Like most nerds, I was a furious letter writer before email and Facebook dulled communication beyond recognition. (Twitter is different: I find it quite entertaining and useful. Its snappiness is part of its charm. Although ask me again in a year.) But does anyone write anymore? I wrote a letter on a typewriter last week to a friend who has moved to Spain. After typing a rather structureless, meandering but nevertheless cathartic mess of three A4 pages, I realised I couldn't remember the last time I had written one.


Most of the letters I receive these days prompt angry phone calls to so-called 'customer service' helplines. Others – the ones that look really important – with bank logos and what-not on the envelopes, I don't even open and just shove underneath the coffee table in the hope they'll be "accidentally" thrown out.


Our relationship with letters has changed. Most of the letters we interact with are scary letters: endless bank statements because once upon a time you ticked a box on some application requesting a printed review of your depleting finances every two days, a crooked organisation asking you to hand over all of your worldly possessions in a black bag which they will collect and dispense "to countries like Africa and Ukraine", or maybe a postcard from some (soon to be ex) friend who's whooping it up in Sydney while you're crying on the phone to an electricity company.


Brevity is currency in the exchange of information and general communication today. Sure nobody has any time to be reading wads of writing paper. A simple text message, something like "u r hot", is enough to sustain written romance in relationships, right? Maybe writing something longer on your partner's Facebook wall, perhaps "u r hot" accompanied by a YouTube video of Snoop Doggy Dog's 'Drop It Like It's Hot', or a kitten doing something cute, for example. These are not recommendations, just examples, so don't blame me if you get dumped (via text message, probably).


It's remarkably touching how passionately Burton wrote. What is also touching is how Taylor kept his letters for all these years.


Our own personal archives of communication and correspondence are rapidly depleting in their tangibility.


That said, one of Burton's letter nicknames for Taylor was 'Twit Twaddle' which is quite Twitter-esque, but that's just an accident, and you can't put all your emails and Facebook messages in a box in the attic to be rediscovered years later.
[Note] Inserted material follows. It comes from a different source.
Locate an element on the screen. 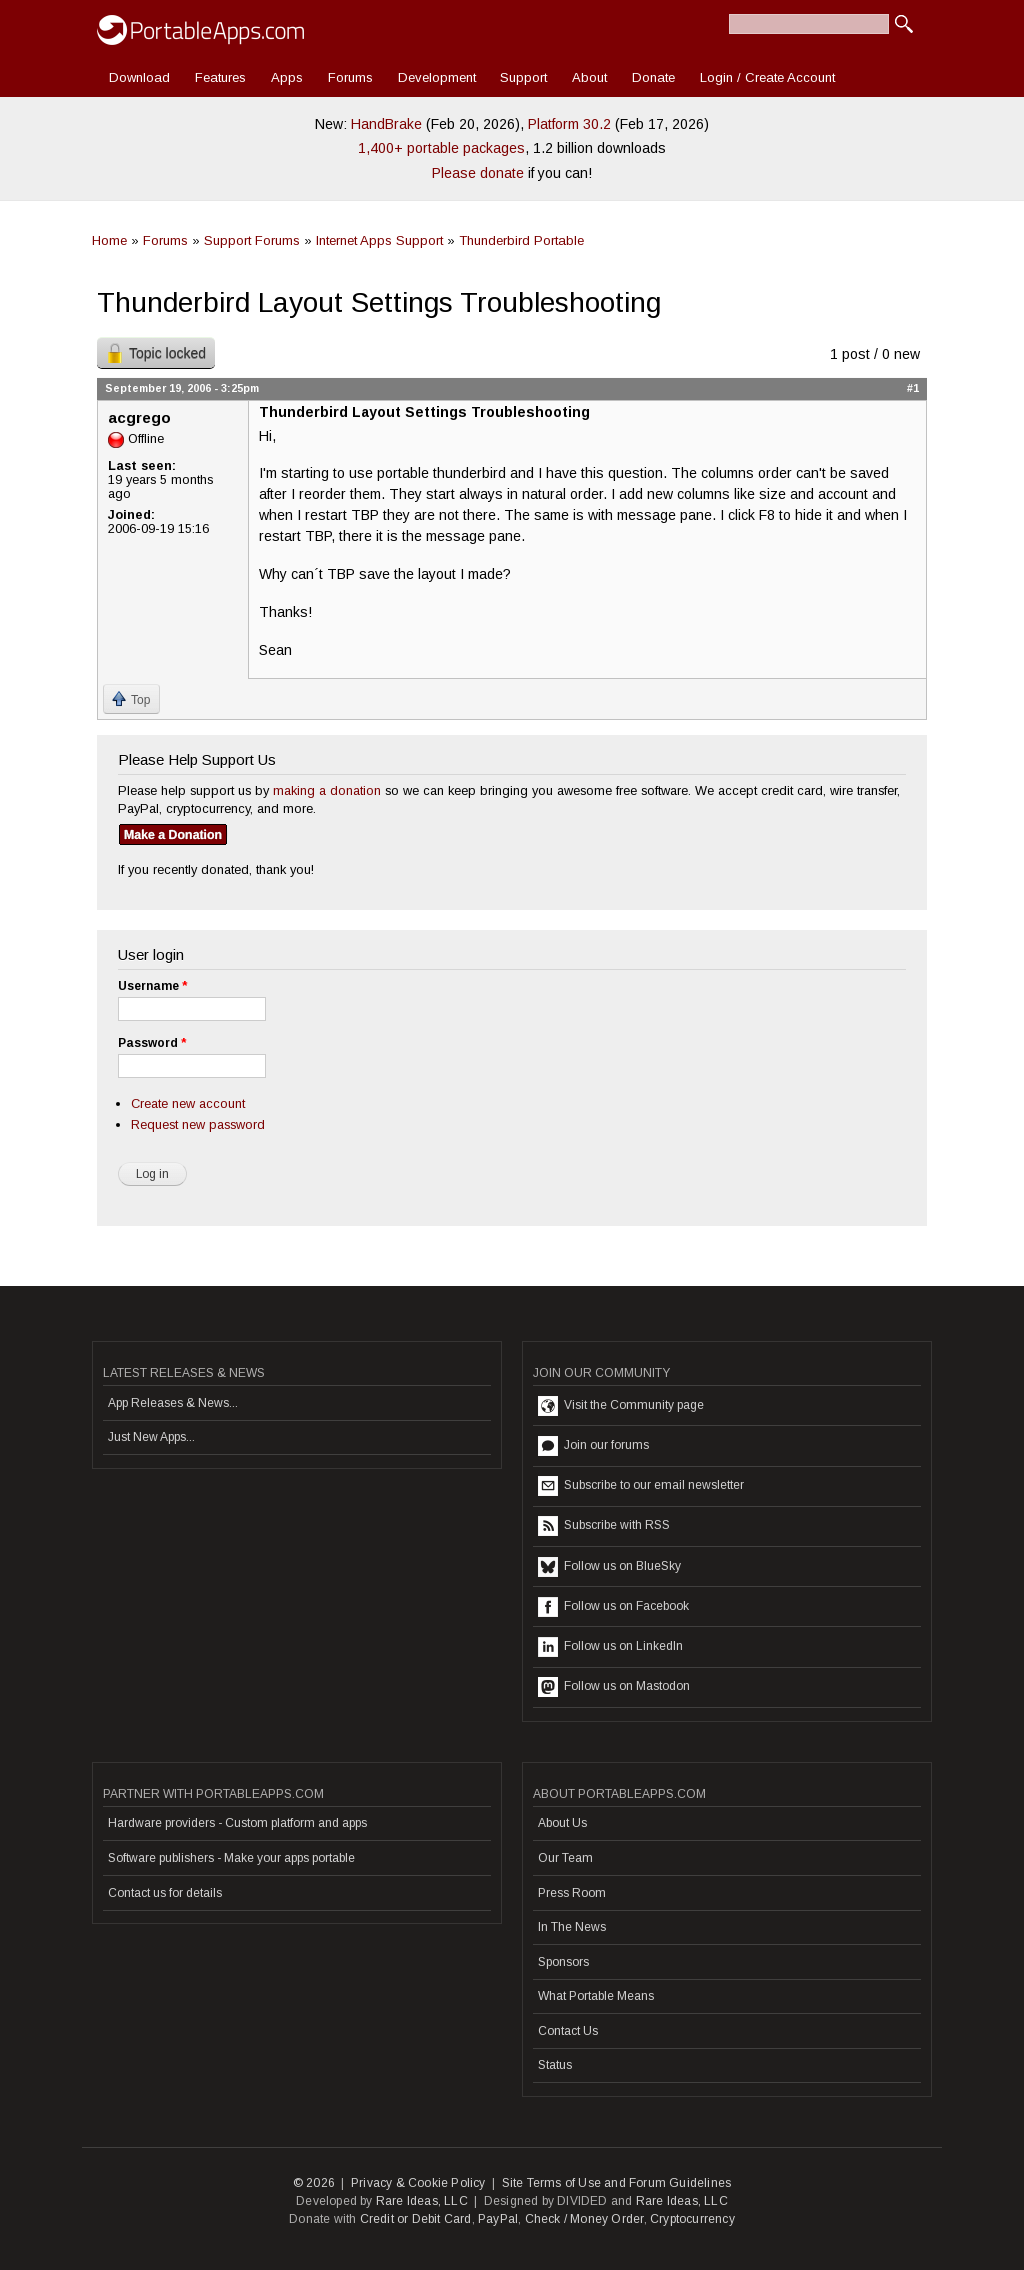  Follow us on Mastodon is located at coordinates (614, 1687).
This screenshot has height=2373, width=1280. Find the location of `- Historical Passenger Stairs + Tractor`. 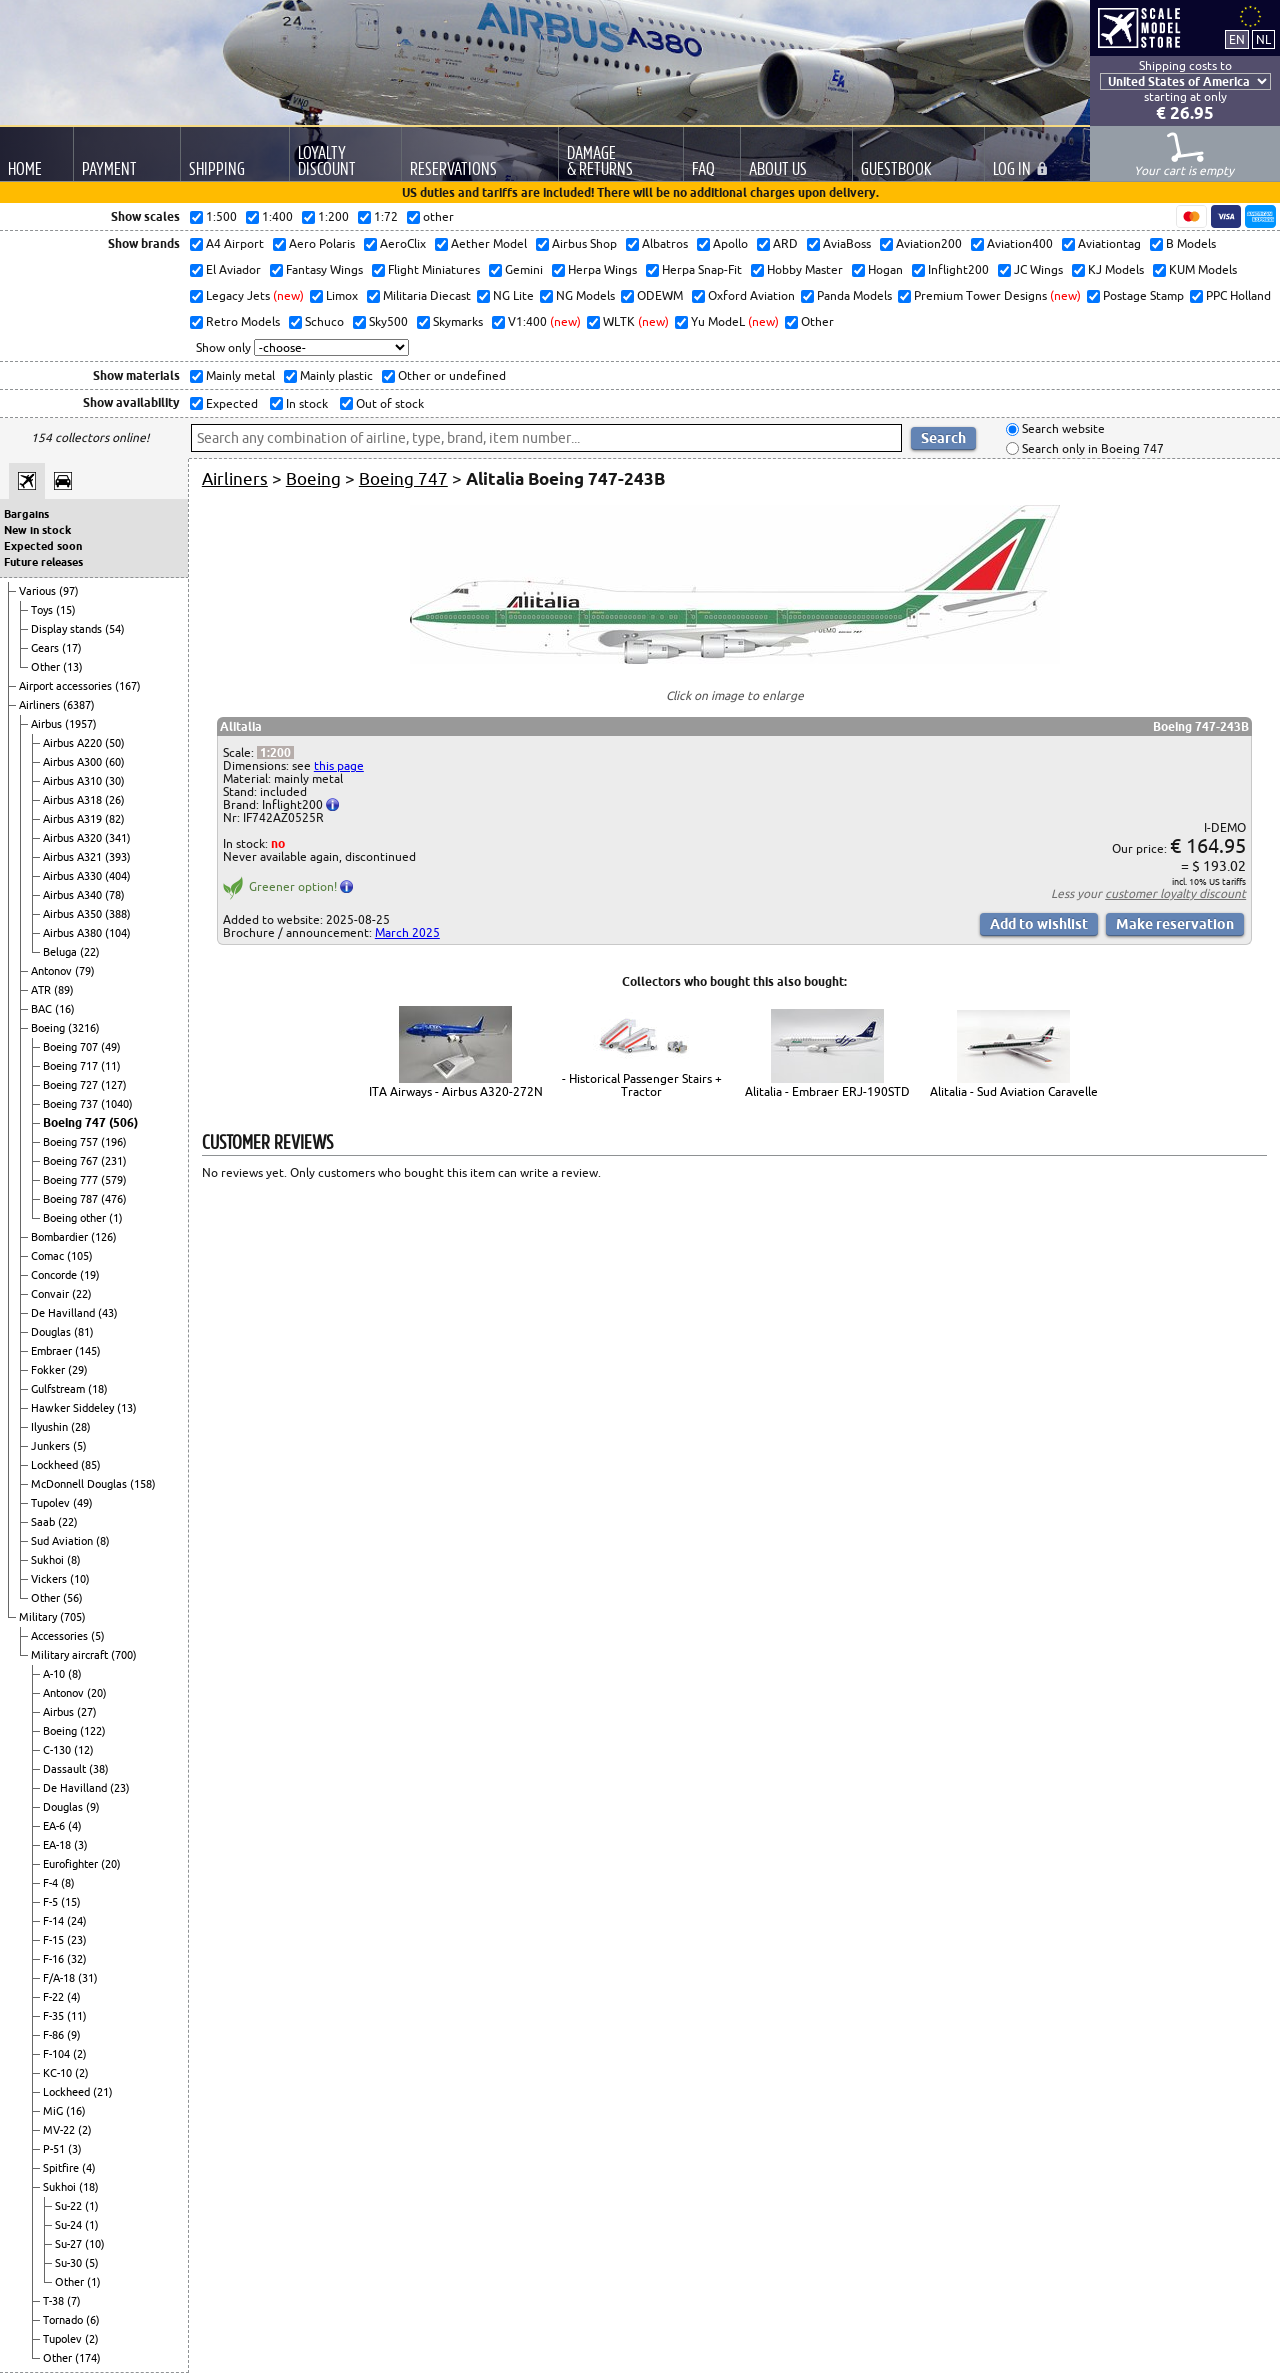 - Historical Passenger Stairs + Tractor is located at coordinates (642, 1085).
I was in Amsterdam last weekend and paid a visit to the house where Anne Frank and her family hid during World War II. Her diaries are displayed in the museum; notebooks and notebooks of letters to her diary 'Kitty' in perfectly neat writing, all kept as a record of her rather monotonous time in the annexe. What was a simple exercise for her turned into a remarkable book that changed the world. Think about it – what will we have to show for ourselves?